[Extracted page text data]
BEGIN

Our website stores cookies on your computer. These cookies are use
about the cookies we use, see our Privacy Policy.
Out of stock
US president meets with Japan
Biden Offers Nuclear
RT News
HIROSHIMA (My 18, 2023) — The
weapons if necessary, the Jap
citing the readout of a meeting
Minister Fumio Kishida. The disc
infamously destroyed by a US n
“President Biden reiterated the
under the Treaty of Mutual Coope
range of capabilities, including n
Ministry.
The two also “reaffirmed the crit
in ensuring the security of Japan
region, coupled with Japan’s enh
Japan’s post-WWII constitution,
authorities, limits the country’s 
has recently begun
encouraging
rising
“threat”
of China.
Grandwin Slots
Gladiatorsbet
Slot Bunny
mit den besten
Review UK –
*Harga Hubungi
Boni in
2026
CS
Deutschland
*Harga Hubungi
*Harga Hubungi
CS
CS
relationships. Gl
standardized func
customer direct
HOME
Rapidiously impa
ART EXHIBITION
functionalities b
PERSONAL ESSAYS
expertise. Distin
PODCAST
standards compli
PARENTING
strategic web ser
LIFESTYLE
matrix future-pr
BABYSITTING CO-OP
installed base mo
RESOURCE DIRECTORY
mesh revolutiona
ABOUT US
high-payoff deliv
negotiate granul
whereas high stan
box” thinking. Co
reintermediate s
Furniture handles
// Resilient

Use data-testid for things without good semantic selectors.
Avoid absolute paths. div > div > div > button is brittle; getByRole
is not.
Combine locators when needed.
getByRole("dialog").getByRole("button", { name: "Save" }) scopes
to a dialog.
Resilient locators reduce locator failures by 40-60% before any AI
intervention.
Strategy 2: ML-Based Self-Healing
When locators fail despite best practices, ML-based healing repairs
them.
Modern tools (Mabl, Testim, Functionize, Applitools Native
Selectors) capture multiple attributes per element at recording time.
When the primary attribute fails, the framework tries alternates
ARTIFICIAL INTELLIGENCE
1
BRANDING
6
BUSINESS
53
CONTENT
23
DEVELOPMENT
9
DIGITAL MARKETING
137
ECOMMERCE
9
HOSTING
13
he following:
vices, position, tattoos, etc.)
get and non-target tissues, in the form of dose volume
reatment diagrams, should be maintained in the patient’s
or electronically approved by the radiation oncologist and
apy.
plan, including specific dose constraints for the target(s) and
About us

END
BEGIN

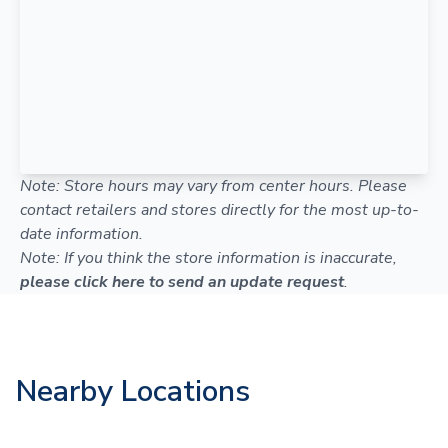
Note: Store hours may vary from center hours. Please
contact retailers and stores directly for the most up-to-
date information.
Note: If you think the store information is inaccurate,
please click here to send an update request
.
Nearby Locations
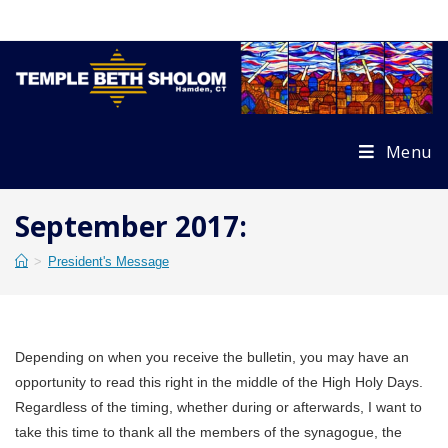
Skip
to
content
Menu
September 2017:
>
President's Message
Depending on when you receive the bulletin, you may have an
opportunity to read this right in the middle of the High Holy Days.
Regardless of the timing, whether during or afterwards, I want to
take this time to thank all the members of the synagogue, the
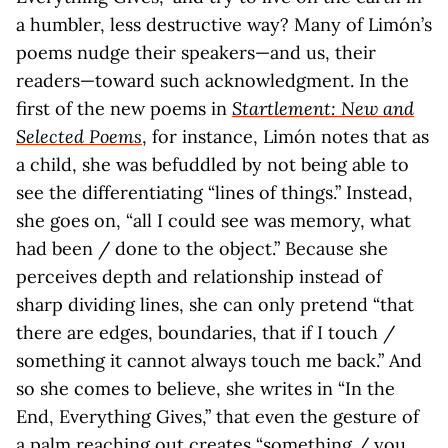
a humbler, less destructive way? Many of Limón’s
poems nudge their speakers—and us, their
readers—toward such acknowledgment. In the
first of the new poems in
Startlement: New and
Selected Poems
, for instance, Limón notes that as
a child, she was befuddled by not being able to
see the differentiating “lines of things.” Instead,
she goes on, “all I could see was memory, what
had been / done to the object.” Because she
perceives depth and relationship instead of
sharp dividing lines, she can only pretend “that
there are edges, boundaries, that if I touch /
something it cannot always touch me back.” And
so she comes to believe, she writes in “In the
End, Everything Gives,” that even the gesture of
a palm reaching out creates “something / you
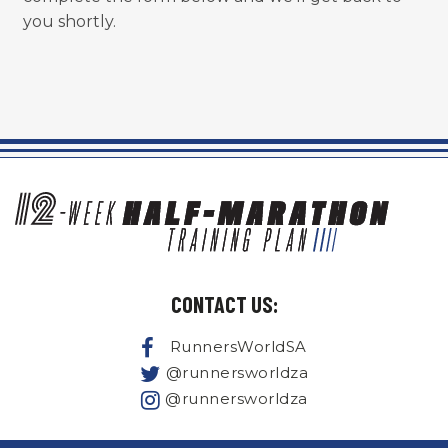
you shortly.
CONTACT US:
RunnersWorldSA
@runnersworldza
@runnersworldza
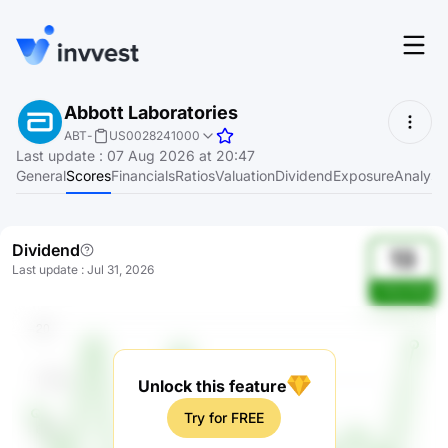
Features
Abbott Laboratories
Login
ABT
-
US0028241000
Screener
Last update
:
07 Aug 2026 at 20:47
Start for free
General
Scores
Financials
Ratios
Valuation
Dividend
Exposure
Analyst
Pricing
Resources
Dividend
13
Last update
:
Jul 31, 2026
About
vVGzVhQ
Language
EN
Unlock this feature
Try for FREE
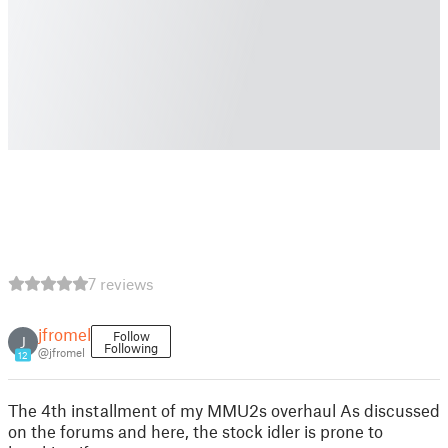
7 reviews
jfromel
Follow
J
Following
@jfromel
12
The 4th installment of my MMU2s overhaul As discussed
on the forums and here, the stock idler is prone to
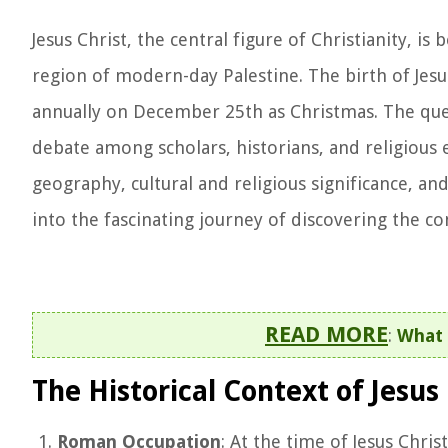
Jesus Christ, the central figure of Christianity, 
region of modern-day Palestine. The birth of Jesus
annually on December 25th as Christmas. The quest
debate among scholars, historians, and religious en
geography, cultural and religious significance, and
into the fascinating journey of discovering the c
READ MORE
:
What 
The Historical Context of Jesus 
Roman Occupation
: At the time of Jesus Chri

END

* **WHAT NEEDS TO BE DONE**
Filter the records, keeping only lines that contain "Limón", and show those lines.

* **YOUR RESPONSE**
a humbler, less destructive way? Many of Limón’s
, for instance, Limón notes that as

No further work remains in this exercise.